Ora, foi isso mesmo que a
população do concelho viveu, mas sobretudo na, então, vila de Machico. Como
testemunha ocular e narrador homodiegético, cedo me apercebi que o Povo, ainda
que escasso de letras e manuais, reserva no seu âmago o gérmen revolucionário,
o mais genuíno, e até ensina aos líderes
a metodologia estratégica e mais
certeira para atingir os objectivos.
Basta-lhe que não lhe ponham entraves
preconcebidos, que ele mesmo será capaz de desbravar o caminho. A isto chamo eu
a “centralidade” da concepção e da acção renovadora.
E foi no chão térreo da
vivência quotidiana que tudo começou. Aquilo que os teóricos catalogam de
estratégia revolucionária, o Povo viu, sem teoremas nem compêndios, que a condição “sine qua non” para o
êxito consistia em entrar directamente
nos três centros de decisão superior, o tripé de onde se abarca e determina
todo o processo social: a economia, a política e a cultura, nas suas mais
distintas vertentes.
Não é possível descrever,
senão sumarissimamente, os passos, os avanços e recuos e, de novo, as retomas
desta luta para influenciar o sector produtivo e ficar ali presente com
autoridade paralela ao empresariado, alterando as regras do jogo sujo da
exploração, fiscalizando o valor atribuído ao produtor, fixando preços nesse
produto.
Logo à cabeça, era
preciso atacar o monstro que subjugou gerações e gerações na ilha --- a colonia
--- cuja mais degradante expressão para as famílias era a proibição de construírem
uma habitação condigna Sacudir essa canga secular não foi tarefa pacífica,
acarretando ameaças dos grandes senhorios, processos judiciais, presidentes
municipais, oficiais de Finanças e até da própria Igreja, ela também senhoria
de vastas porções de terreno. Os Caseiros de Machico conseguiram unir milhares
de colonos em toda a ilha, a UCIM,(União dos Caseiros da Ilha da Madeira)

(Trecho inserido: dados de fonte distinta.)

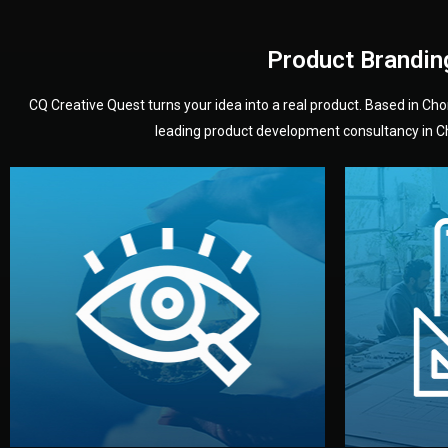
Product Brandin
CQ Creative Quest turns your idea into a real product. Based in C
leading product development consultancy in Chi
your product’s development.
audience — building a clear plan for
material
define the concept, style, and target
You 
analyzing your market. Together, we
3D mod
We start by listening to your goals and
Our des
Vision
Understanding Your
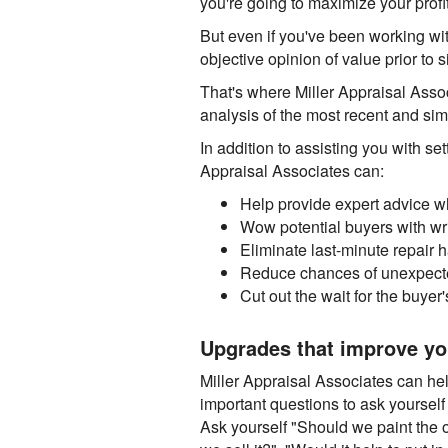
you're going to maximize your profit
But even if you've been working with
objective opinion of value prior to 
That's where Miller Appraisal Asso
analysis of the most recent and sim
In addition to assisting you with set
Appraisal Associates can:
Help provide expert advice w
Wow potential buyers with wri
Eliminate last-minute repair
Reduce chances of unexpecte
Cut out the wait for the buyer
Upgrades that improve yo
Miller Appraisal Associates can h
important questions to ask yourself 
Ask yourself "Should we paint the 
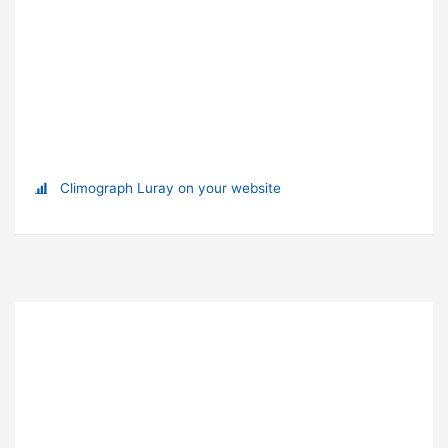
Climograph Luray on your website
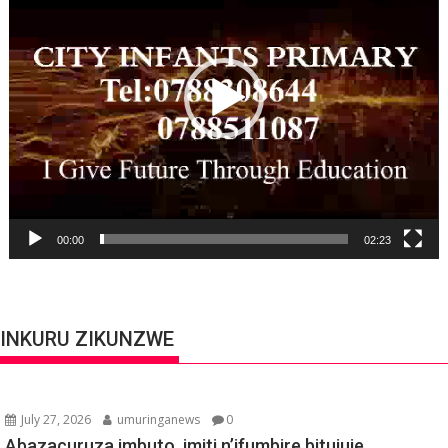
00:00
02:23
INKURU ZIKUNZWE
July 27, 2026
umuringanews
0
Abazacuruza imbuto, imiti n’ifumbire bitujuje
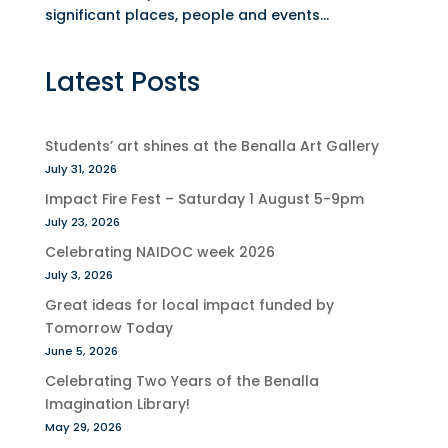
significant places, people and events...
Latest Posts
Students’ art shines at the Benalla Art Gallery
July 31, 2026
Impact Fire Fest – Saturday 1 August 5-9pm
July 23, 2026
Celebrating NAIDOC week 2026
July 3, 2026
Great ideas for local impact funded by
Tomorrow Today
June 5, 2026
Celebrating Two Years of the Benalla
Imagination Library!
May 29, 2026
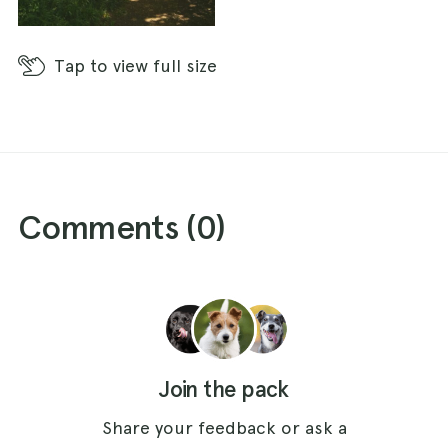
Tap
to view full size
Comments (
0
)
Join the pack
Share your feedback or ask a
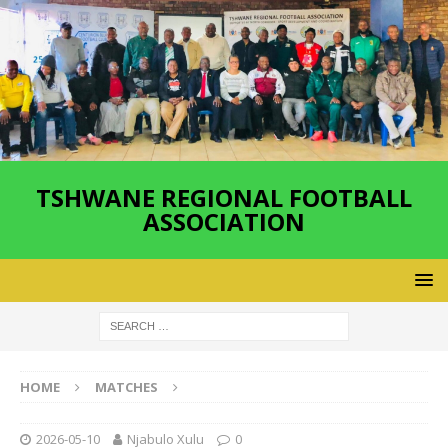
TSHWANE REGIONAL FOOTBALL
ASSOCIATION
HOME
MATCHES
2026-05-10
Njabulo Xulu
0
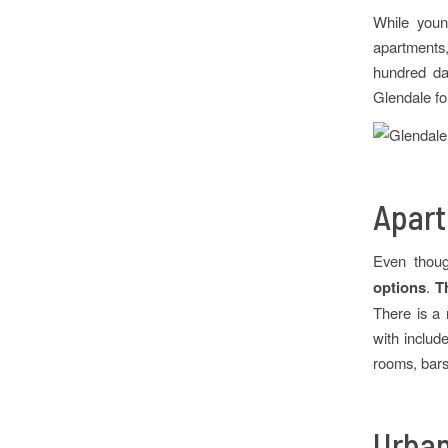
While youn
apartments,
hundred day
Glendale for
Apart
Even thoug
options
.
T
There is a 
with includ
rooms, bars,
Urban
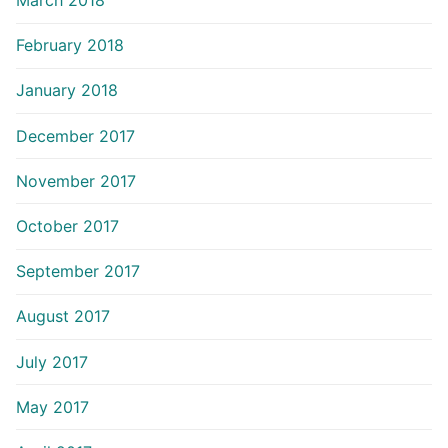
March 2018
February 2018
January 2018
December 2017
November 2017
October 2017
September 2017
August 2017
July 2017
May 2017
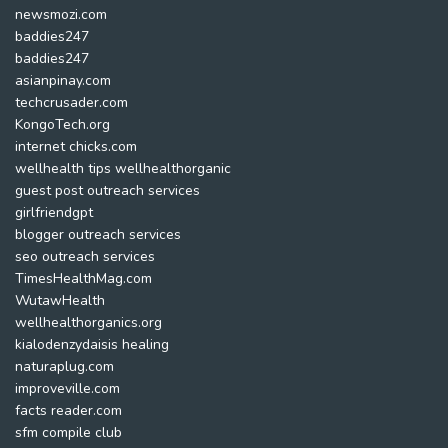
newsmozi.com
baddies247
baddies247
asianpinay.com
techcrusader.com
KongoTech.org
internet chicks.com
wellhealth tips wellhealthorganic
guest post outreach services
girlfriendgpt
blogger outreach services
seo outreach services
TimesHealthMag.com
WutawHealth
wellhealthorganics.org
kialodenzydaisis healing
naturaplug.com
improveville.com
facts reader.com
sfm compile club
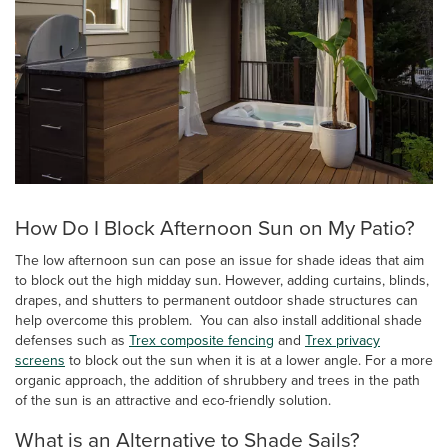
How Do I Block Afternoon Sun on My Patio?
The low afternoon sun can pose an issue for shade ideas that aim
to block out the high midday sun. However, adding curtains, blinds,
drapes, and shutters to permanent outdoor shade structures can
help overcome this problem. You can also install additional shade
defenses such as
Trex composite fencing
and
Trex privacy
screens
to block out the sun when it is at a lower angle. For a more
organic approach, the addition of shrubbery and trees in the path
of the sun is an attractive and eco-friendly solution.
What is an Alternative to Shade Sails?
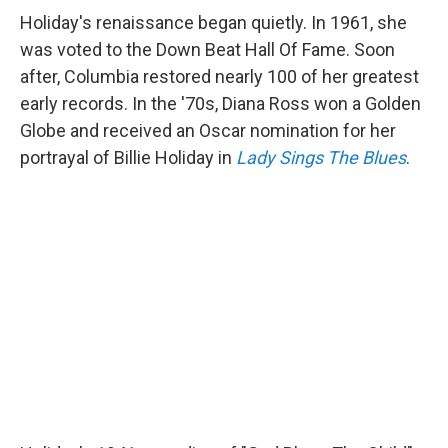
Holiday's renaissance began quietly. In 1961, she
was voted to the Down Beat Hall Of Fame. Soon
after, Columbia restored nearly 100 of her greatest
early records. In the '70s, Diana Ross won a Golden
Globe and received an Oscar nomination for her
portrayal of Billie Holiday in
Lady Sings The Blues
.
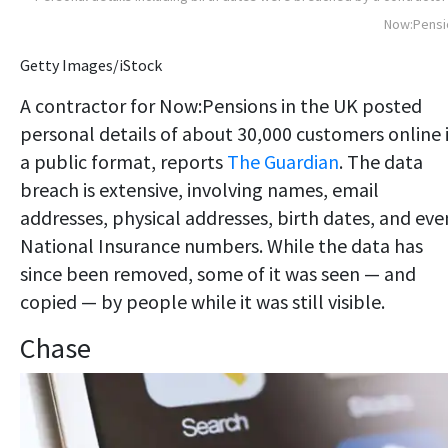
Now:Pensi
Getty Images/iStock
A contractor for Now:Pensions in the UK posted
personal details of about 30,000 customers online 
a public format, reports
The Guardian
. The data
breach is extensive, involving names, email
addresses, physical addresses, birth dates, and eve
National Insurance numbers. While the data has
since been removed, some of it was seen — and
copied — by people while it was still visible.
Chase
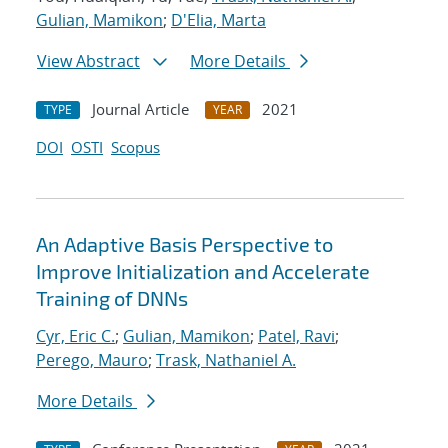
Gulian, Mamikon
;
D'Elia, Marta
View Abstract
More Details
Journal Article
2021
TYPE
YEAR
DOI
OSTI
Scopus
An Adaptive Basis Perspective to
Improve Initialization and Accelerate
Training of DNNs
Cyr, Eric C.
;
Gulian, Mamikon
;
Patel, Ravi
;
Perego, Mauro
;
Trask, Nathaniel A.
More Details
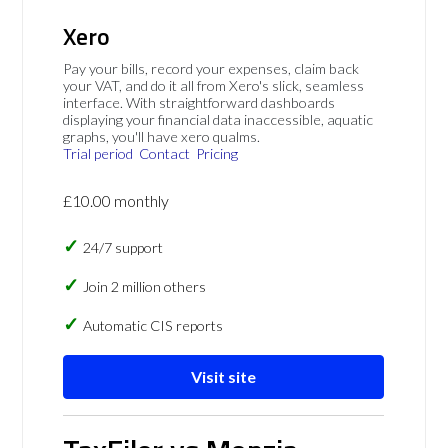
Xero
Pay your bills, record your expenses, claim back
your VAT, and do it all from Xero's slick, seamless
interface. With straightforward dashboards
displaying your financial data inaccessible, aquatic
graphs, you'll have xero qualms.
Trial period
Contact
Pricing
£10.00 monthly
24/7 support
Join 2 million others
Automatic CIS reports
Visit site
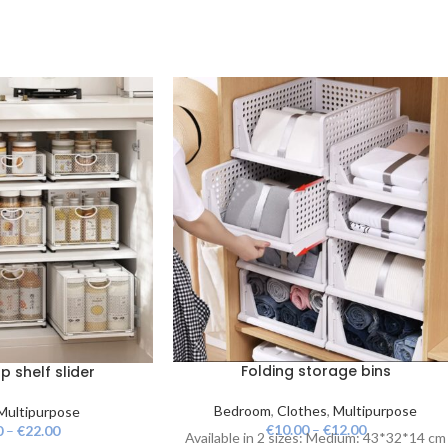
Folding storage bins
 shelf slider
Bedroom
,
Clothes
,
Multipurpose
Multipurpose
€
10.00
–
€
12.00
0
–
€
22.00
Available in 2 sizes: Medium: 43*32*14 cm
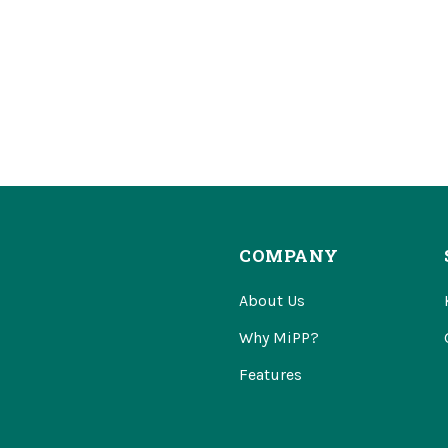
COMPANY
About Us
Why MiPP?
Features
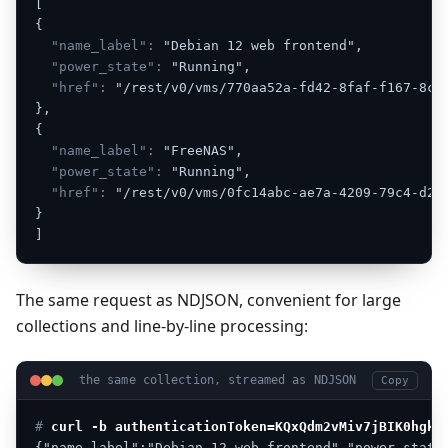
[
{
"name_label":
"Debian
12
web
frontend",
"power_state":
"Running",
"href":
"/rest/v0/vms/770aa52a-fd42-8faf-f167-8c5
},
{
"name_label":
"FreeNAS",
"power_state":
"Running",
"href":
"/rest/v0/vms/0fc14abc-ae7a-4209-79c4-d20
}
]
The same request as NDJSON, convenient for large
collections and line-by-line processing:
the same collection, streamed as NDJSON
Copy
# 
curl -b authenticationToken=KQxQdm2vMiv7jBIK0hgkm
{"name_label":"Debian
12
web
frontend","power_state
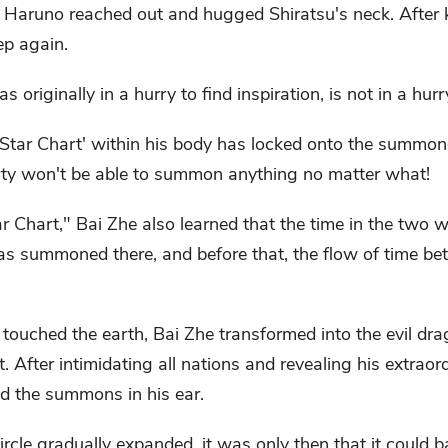
a Haruno reached out and hugged Shiratsu's neck. After k
ep again.
originally in a hurry to find inspiration, is not in a hur
 Star Chart' within his body has locked onto the summon
arty won't be able to summon anything no matter what!
 Chart," Bai Zhe also learned that the time in the two 
as summoned there, and before that, the flow of time b
ht touched the earth, Bai Zhe transformed into the evil d
. After intimidating all nations and revealing his extrao
ed the summons in his ear.
le gradually expanded, it was only then that it could b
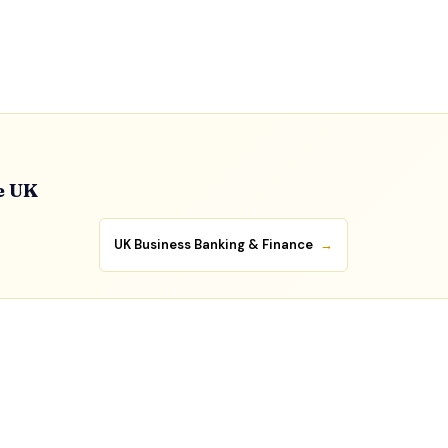
e UK
UK Business Banking & Finance
→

criaram o seu órgão de informação, o semanário “O Caseiro”, realizaram
plenários, até que conseguiram sair vitoriosos com a publicação do decreto
legislativo regional, denominado Decreto da Extinção do Regime da Colonia, em
1977.
Outra conquista
irreversível foi a fixação do preço/Kg de cana sacarina em 2$50, pagos no acto
de entrega e sob a vigilância de um representante dos produtores na balança de
pesagem. O quanto isto custou?! Ocupação dos engenhos, sobretudo o da fábrica
Hinton, impedindo a entrada de camiões carregados de milhares de molhos de cana
durante mais de quinze dias e, por fim, as bombas lacrimogéneas que o
brigadeiro Azeredo (governador civil e militar) mandou atirar contra a enorme
multidão apinhada frente ao Palácio de São Lourenço. Mas o Povo venceu!
Outrotanto se passou no
sector dos bordados, dessas “Lágrimas
correndo mundo”, como bem titulou o grande escritor Horácio Bento de
Gouveia num dos seus romances históricos. As mulheres de Machico, unidas a
outras centenas de bordadeiras da Ilha, chegaram a formar a sua Cooperativa, a
UBM (União das Bordadeiras de Machico), a qual foi tantas vezes tripudiada por
patrões das casas de bordados do Funchal, do Governo Regional e da Câmara Municipal de Machico, ocorrendo
cenas indescritíveis de agressão às mulheres dessa cooperativa de produção.
O mesmo poderia
desenvolver quanto ao sector comercial, quando a população decidiu abrir uma
outra cooperativa, esta de consumo, no centro da vila, como expressão do poder
do Povo contra o modelo comercialização/exploração e em resposta aos comerciantes
de então que se comportavam como lacaios dos poderosos contra o novo mundo
nascido em “25 de Abril”.
Fico-me hoje por este
capítulo, com os sucintos apontamentos de uma época vivida, suada e
transfigurada pela força da população que, nessa altura, organizadamente mas
decididamente, se colocou na centralidade das soluções no domínio da economia de
então para este concelho e, extensivamente, para a Ilha.